**WORK TO COMPLETE**
Every entry in the data is to be written out exactly; no picture belongs in the copy.

====================

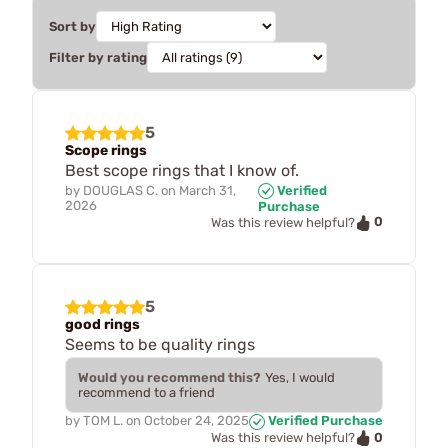
Sort by
Filter by rating
5
Scope rings
Best scope rings that I know of.
by
DOUGLAS C.
on
March 31,
Verified
2026
Purchase
0
Was this review helpful?
5
good rings
Seems to be quality rings
Would you recommend this?
Yes, I would
recommend to a friend
by
TOM L.
on
October 24, 2025
Verified Purchase
0
Was this review helpful?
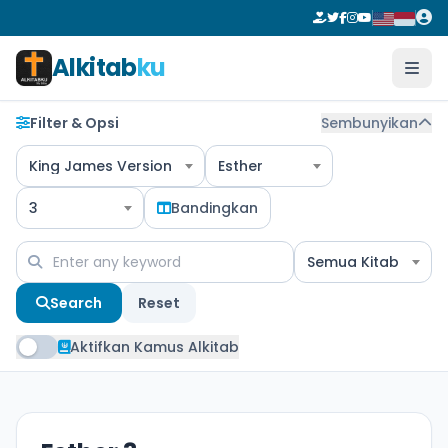
Alkitab
ku
Filter & Opsi
Sembunyikan
King James Version
Esther
3
Bandingkan
Semua Kitab
Search
Reset
Aktifkan Kamus Alkitab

====================

**COMPLETED TASK**
Sort by
Filter by rating
5
Scope rings
Best scope rings that I know of.
by
DOUGLAS C.
on
March 31,
Verified
2026
Purchase
0
Was this review helpful?
5
good rings
Seems to be quality rings
Would you recommend this?
Yes, I would
recommend to a friend
by
TOM L.
on
October 24, 2025
Verified Purchase
0
Was this review helpful?
Alkitab
ku
Filter & Opsi
Sembunyikan
King James Version
Esther
3
Bandingkan
Semua Kitab
Search
Reset
Aktifkan Kamus Alkitab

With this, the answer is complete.